A reasoned and passionate argument for culling the clutter and plugging into the joys of experiential living.
Incredible as it may now seem, Americans once had to be taught to be conspicuous consumers. As Wallman skillfully points out, we used to be quite thrifty, the product of hard-calloused generations who understood the need to make scarce things last. The rise in consumerism required a revolution in advertising and the invention of an entire new industry whose sole purpose was to create want and desire in the citizenry, turning time-honored frugality into a seemingly endless desire to consume more. But the fantastic success of all those mid-20th-century “Mad Men” has come with hidden costs that are only now being fully understood. Mountains of junk have risen in the midst of the “throwaway” culture, and it’s not only altering people’s psyches and making them increasingly unhappy. It’s also making them—and their flammable hoarders’ dens—dangerous to the neighbors. “Even in full, heat-resistant firefighting gear,” writes the author, “a fire that has flashed over will kill you in less than two seconds.” The perilous nature of these developments has prompted many to try and escape the clutches of overconsumption before it’s too late. Some try the minimalist route, restricting their possessions to the bare essentials. Others attempt to take a page out of Walden. Still others try to “chill out” and cut back on their consumption.

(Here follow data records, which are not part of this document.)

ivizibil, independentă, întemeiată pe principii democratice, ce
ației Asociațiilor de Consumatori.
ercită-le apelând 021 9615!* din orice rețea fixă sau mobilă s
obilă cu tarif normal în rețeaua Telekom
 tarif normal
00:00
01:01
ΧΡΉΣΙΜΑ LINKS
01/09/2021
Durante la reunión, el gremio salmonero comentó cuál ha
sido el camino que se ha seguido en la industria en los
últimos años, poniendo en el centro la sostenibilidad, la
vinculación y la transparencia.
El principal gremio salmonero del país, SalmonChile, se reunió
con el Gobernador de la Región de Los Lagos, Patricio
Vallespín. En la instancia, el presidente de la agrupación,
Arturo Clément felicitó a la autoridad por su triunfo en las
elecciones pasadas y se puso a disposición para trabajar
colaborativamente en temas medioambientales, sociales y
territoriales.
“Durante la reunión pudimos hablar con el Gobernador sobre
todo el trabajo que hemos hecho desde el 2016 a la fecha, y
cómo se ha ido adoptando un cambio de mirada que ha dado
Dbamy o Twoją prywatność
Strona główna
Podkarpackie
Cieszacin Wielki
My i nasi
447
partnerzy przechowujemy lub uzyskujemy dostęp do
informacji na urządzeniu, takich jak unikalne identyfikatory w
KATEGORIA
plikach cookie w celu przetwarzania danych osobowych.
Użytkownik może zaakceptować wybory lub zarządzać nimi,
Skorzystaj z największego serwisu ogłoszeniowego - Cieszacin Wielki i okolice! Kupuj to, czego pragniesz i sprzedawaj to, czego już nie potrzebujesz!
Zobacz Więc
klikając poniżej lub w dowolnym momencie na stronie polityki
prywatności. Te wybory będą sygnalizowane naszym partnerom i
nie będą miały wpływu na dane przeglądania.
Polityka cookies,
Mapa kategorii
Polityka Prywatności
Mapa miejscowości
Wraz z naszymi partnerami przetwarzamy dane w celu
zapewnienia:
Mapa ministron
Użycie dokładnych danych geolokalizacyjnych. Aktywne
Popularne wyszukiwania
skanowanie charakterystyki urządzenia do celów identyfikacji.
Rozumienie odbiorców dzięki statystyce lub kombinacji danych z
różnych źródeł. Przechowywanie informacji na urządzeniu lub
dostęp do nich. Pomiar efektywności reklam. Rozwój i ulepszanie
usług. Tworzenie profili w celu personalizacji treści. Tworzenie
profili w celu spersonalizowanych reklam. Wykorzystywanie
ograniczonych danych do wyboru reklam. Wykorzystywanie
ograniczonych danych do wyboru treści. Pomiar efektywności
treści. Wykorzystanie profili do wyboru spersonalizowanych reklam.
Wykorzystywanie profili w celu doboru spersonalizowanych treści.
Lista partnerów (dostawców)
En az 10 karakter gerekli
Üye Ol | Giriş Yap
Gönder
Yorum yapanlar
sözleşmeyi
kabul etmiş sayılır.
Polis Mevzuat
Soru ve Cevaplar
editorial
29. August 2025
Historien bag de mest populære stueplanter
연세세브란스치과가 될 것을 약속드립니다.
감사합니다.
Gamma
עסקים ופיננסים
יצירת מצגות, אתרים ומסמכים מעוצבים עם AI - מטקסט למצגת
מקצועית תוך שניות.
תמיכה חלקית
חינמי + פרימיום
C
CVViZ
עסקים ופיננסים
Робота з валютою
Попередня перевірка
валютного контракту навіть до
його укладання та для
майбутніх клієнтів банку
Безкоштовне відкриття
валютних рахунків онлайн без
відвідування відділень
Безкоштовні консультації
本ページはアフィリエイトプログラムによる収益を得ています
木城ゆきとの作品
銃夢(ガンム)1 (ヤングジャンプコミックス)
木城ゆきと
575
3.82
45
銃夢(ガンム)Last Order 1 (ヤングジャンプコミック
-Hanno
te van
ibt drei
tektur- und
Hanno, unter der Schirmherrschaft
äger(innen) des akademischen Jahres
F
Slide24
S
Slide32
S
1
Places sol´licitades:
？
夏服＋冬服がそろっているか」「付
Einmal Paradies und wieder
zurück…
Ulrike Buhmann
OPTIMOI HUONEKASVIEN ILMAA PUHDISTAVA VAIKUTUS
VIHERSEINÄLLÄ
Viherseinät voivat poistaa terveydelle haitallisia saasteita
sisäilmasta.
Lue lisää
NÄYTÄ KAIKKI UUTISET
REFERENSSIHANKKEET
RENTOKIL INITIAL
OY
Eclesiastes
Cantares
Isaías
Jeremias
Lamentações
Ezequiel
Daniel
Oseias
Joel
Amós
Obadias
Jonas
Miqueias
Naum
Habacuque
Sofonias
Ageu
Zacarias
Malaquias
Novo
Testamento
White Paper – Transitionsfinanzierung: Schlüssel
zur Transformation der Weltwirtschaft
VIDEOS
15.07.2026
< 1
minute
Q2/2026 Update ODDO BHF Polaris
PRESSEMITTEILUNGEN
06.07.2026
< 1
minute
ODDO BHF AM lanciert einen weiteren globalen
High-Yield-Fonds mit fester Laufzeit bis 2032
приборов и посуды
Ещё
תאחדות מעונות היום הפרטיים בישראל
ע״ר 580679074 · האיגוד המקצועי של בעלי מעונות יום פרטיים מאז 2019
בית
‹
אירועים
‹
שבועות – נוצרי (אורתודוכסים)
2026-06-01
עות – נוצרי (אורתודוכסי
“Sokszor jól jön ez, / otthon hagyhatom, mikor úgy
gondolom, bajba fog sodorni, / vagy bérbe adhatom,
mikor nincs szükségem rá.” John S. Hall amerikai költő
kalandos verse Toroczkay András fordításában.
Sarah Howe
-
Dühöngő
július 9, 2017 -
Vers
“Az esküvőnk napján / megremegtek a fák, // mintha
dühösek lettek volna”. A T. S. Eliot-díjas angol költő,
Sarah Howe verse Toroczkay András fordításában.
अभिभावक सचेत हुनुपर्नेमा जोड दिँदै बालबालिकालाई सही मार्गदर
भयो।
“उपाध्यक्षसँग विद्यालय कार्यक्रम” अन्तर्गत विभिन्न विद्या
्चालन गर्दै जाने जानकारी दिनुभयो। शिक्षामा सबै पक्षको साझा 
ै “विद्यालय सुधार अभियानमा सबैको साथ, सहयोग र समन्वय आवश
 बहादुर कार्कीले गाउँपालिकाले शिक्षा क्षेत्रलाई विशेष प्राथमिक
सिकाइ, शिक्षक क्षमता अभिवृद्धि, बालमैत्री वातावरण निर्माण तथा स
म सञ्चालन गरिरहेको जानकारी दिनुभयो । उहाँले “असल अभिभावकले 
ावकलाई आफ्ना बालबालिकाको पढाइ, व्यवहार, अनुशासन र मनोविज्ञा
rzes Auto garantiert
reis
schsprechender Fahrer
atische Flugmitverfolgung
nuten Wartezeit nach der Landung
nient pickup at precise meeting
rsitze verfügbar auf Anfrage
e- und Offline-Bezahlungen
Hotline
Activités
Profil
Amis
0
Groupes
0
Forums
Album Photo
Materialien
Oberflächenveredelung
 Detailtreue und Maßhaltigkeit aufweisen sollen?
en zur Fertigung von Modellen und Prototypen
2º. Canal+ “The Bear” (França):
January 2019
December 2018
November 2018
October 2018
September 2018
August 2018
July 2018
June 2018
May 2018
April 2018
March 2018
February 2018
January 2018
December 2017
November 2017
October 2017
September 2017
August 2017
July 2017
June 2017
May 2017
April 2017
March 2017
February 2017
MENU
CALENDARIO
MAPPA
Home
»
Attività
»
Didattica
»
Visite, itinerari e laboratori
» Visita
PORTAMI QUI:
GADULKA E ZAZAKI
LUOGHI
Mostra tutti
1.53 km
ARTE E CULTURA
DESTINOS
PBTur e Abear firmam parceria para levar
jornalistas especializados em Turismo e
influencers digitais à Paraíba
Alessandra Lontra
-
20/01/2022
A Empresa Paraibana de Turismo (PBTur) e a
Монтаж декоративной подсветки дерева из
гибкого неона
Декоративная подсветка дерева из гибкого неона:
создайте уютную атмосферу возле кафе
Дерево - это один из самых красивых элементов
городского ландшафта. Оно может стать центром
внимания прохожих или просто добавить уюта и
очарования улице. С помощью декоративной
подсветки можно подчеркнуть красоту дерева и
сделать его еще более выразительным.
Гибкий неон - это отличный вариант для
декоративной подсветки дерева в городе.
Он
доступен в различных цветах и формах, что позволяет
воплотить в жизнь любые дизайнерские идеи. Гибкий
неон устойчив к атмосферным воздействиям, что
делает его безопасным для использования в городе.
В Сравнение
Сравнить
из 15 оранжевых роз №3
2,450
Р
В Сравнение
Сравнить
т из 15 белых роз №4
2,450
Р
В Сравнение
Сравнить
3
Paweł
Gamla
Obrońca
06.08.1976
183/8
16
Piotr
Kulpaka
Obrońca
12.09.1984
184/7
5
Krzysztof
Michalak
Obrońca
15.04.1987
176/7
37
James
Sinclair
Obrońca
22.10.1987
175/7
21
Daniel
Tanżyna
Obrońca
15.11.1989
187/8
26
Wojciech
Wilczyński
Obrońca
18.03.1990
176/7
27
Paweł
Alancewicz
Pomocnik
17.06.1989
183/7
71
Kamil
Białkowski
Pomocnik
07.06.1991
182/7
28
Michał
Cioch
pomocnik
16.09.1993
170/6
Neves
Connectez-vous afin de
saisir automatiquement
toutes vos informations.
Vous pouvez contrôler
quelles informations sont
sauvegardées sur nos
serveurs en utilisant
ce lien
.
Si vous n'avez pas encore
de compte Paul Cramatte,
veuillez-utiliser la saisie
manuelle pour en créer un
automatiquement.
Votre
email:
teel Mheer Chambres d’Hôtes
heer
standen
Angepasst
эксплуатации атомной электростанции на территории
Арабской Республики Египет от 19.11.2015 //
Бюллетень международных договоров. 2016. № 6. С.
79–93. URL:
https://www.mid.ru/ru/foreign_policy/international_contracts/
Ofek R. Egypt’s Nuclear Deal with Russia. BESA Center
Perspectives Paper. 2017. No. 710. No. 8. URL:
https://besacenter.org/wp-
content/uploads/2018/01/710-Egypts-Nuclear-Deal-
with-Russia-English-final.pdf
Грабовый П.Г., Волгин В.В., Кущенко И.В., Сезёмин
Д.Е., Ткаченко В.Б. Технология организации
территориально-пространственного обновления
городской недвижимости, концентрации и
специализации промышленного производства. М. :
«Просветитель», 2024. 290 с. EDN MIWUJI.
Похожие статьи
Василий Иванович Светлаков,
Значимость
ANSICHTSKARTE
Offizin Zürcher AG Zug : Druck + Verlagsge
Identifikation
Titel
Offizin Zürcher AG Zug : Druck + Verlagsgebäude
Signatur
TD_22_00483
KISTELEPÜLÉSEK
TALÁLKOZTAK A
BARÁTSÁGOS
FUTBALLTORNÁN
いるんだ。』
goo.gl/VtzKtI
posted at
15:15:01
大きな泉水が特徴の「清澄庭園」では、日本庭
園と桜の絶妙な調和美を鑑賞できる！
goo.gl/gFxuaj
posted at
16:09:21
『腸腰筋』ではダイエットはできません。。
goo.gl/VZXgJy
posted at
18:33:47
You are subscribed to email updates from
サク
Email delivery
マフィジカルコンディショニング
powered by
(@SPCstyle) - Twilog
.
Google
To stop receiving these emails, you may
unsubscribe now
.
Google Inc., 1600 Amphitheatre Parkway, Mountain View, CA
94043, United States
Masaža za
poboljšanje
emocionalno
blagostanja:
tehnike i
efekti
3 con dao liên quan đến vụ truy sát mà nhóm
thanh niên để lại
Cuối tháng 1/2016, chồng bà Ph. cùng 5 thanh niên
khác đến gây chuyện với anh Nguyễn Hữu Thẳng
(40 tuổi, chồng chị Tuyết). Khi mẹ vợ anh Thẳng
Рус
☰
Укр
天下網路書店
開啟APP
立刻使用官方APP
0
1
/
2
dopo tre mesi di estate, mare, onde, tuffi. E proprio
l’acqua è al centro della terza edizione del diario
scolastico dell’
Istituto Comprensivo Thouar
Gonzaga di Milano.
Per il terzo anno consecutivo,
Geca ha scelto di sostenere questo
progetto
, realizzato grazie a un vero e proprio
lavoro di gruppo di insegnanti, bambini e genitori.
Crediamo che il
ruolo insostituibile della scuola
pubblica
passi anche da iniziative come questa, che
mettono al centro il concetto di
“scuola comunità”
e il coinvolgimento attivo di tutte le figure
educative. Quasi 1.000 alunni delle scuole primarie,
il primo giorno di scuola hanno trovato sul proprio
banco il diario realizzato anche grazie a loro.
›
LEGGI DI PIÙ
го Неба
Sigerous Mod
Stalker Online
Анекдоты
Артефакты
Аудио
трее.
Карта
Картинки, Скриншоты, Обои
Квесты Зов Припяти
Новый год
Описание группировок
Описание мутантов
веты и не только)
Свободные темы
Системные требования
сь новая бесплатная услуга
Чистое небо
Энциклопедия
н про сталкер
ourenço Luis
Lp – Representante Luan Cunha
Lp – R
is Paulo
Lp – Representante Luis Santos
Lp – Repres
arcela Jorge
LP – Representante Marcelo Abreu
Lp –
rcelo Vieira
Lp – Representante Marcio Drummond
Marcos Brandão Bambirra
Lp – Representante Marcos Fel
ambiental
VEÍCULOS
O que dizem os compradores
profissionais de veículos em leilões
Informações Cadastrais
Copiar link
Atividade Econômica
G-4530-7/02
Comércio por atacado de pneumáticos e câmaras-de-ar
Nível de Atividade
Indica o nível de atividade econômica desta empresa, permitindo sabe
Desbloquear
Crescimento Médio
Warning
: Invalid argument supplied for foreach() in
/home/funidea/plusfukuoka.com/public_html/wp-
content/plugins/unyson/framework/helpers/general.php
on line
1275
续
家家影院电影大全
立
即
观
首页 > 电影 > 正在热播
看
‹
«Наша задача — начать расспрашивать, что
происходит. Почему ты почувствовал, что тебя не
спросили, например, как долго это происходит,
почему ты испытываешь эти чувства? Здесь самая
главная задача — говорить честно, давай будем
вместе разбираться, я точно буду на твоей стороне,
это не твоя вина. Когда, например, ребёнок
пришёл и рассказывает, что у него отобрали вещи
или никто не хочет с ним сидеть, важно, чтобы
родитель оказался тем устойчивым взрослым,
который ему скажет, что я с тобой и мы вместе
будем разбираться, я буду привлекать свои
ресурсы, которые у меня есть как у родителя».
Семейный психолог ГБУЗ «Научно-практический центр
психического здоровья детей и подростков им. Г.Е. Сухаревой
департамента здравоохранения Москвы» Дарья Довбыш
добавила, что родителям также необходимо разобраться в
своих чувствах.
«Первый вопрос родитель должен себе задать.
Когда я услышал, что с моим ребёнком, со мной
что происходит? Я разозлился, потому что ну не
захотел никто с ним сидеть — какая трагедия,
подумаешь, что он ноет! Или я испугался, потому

After careful consideration, however, Wallman finds none of these earnest efforts to be effective remedies for rampant materialism. Instead, he proposes a revolutionary new shift in which consumers begin to value real-life experiences—those that expose them to other people and generate stories—more than all that junk piling up in the garage. The author is no zealot, and he freely acknowledges that things can be cool, even advantageous. In the end, however, experiences must trump stuff.
A provocative, challenging discourse likely to spur some to action.